Extracted records
----------
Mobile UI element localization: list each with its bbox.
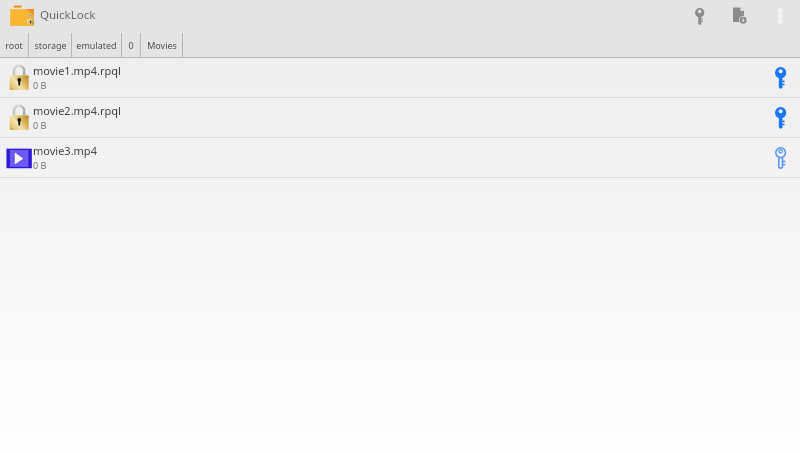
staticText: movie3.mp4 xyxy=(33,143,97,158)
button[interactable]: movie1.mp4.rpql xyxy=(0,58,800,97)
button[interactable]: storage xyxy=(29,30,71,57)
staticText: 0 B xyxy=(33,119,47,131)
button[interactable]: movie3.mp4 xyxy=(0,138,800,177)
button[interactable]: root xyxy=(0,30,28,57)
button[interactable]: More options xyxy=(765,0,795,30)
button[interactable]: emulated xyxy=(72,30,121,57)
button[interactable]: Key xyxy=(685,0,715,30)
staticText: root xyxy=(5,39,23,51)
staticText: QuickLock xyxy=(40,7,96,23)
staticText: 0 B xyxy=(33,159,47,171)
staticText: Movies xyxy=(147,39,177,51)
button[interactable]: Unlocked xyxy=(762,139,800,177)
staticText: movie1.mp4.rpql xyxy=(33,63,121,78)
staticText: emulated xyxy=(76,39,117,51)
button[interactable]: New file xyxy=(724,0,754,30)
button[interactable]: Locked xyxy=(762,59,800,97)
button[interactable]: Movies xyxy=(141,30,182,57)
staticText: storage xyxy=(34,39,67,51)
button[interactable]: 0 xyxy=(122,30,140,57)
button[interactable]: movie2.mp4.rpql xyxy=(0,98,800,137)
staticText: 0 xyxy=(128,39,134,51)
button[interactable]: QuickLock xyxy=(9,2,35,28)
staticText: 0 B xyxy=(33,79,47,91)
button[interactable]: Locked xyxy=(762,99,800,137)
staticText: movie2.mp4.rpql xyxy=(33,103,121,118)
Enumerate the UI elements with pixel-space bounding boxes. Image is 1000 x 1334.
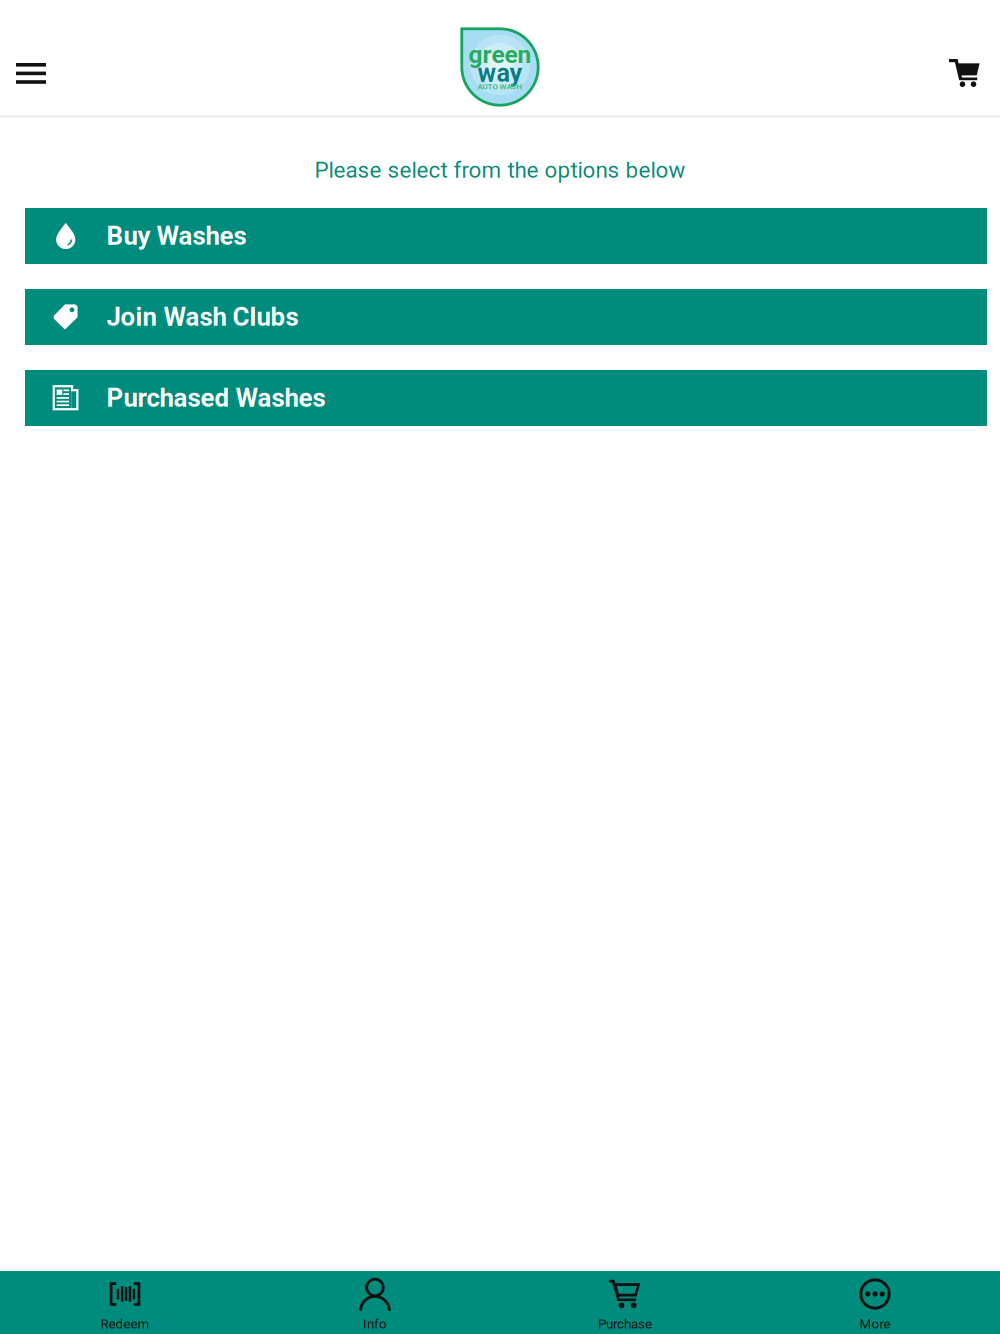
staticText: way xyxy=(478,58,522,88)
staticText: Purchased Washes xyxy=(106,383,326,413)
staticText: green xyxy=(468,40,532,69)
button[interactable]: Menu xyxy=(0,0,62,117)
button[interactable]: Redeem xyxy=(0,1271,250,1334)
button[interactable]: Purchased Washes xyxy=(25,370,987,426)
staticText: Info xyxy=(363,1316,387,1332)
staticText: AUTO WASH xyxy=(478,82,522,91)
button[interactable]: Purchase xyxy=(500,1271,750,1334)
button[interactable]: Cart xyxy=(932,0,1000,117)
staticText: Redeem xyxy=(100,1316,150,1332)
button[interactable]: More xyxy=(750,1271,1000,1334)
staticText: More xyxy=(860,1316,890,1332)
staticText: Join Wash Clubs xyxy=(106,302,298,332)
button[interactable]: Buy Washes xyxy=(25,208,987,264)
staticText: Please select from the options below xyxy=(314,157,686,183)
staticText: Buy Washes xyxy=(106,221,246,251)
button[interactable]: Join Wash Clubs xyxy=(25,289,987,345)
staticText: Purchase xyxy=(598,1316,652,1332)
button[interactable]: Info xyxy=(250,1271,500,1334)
----------
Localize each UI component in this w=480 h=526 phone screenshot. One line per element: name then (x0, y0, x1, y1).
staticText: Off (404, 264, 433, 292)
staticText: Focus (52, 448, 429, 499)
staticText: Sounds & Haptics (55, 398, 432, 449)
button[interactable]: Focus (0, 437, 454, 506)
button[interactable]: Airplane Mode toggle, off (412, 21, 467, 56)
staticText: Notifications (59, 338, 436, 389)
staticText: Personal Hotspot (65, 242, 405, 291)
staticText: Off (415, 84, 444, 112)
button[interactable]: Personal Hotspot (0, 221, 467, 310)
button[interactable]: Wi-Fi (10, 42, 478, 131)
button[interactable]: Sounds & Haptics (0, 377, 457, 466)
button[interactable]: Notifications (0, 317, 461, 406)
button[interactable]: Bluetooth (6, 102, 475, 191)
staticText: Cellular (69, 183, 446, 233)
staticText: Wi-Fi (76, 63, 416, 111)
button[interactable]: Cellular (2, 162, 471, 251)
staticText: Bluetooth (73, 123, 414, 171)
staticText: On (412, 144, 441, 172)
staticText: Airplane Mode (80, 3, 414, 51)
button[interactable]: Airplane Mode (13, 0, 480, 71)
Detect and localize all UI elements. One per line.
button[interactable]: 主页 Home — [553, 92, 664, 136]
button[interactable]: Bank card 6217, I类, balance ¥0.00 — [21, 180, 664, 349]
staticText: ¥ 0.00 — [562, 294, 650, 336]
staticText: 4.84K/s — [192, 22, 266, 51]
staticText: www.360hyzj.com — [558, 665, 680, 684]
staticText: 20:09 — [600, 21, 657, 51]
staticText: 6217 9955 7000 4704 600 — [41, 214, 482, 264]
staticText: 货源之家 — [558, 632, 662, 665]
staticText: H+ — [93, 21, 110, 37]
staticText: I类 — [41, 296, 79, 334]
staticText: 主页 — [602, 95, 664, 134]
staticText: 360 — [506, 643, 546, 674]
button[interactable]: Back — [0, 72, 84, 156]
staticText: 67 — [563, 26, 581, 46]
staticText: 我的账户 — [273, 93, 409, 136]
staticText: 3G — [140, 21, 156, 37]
----------
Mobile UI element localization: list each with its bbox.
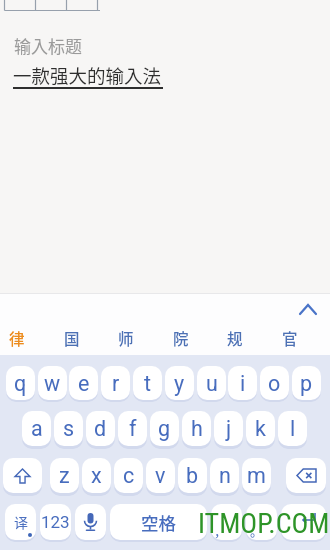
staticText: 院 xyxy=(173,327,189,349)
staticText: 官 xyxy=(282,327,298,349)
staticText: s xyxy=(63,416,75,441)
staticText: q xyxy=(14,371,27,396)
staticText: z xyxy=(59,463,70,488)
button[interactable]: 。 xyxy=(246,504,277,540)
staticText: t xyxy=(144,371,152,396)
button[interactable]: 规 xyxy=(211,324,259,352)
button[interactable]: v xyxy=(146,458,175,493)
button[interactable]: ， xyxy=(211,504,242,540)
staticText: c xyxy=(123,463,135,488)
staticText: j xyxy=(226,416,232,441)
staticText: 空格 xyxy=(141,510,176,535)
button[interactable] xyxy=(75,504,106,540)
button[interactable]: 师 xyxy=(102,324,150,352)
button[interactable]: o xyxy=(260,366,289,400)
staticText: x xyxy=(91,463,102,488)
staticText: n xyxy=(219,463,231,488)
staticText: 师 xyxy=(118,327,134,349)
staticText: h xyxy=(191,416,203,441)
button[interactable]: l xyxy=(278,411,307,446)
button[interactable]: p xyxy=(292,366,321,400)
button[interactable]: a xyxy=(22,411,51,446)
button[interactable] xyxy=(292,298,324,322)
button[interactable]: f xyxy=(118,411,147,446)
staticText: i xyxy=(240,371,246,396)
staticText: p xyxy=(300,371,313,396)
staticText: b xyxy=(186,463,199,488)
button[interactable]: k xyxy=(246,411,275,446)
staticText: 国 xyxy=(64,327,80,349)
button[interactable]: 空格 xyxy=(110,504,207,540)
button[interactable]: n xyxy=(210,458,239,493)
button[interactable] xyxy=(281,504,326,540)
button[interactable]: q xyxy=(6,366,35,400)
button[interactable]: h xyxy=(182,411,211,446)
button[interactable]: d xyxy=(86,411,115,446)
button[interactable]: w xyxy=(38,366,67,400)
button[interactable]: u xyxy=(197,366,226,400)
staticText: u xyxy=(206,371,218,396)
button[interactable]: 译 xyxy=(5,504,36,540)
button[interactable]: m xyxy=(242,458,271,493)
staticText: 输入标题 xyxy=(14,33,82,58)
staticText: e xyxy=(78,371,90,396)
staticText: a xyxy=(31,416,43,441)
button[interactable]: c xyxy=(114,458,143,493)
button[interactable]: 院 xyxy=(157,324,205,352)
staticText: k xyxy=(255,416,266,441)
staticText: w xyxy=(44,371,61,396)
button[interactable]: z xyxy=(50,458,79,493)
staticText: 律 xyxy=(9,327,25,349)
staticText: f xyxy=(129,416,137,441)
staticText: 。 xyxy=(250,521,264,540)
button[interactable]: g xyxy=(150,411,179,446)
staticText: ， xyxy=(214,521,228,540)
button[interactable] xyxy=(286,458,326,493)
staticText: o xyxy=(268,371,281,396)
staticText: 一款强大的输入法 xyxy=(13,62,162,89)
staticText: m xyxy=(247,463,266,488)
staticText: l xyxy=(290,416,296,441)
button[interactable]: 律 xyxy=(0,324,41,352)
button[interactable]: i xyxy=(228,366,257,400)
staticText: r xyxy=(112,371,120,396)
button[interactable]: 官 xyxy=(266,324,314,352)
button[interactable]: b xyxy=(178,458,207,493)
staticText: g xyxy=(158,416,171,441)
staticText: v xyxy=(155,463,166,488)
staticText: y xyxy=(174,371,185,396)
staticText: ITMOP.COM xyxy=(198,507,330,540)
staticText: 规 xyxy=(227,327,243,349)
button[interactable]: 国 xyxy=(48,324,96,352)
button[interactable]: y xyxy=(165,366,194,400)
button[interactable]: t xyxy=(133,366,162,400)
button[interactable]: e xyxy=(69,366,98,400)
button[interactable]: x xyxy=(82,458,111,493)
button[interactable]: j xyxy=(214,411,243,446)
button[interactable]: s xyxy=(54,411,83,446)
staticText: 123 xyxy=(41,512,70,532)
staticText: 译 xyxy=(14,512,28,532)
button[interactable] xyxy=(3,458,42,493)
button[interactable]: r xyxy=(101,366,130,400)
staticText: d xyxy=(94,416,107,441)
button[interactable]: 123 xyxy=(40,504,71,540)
----------
- Work task: Go through the data above and count the lines that hold "Clubs". Respond with the number and no other words.

- Solution for this problem: 2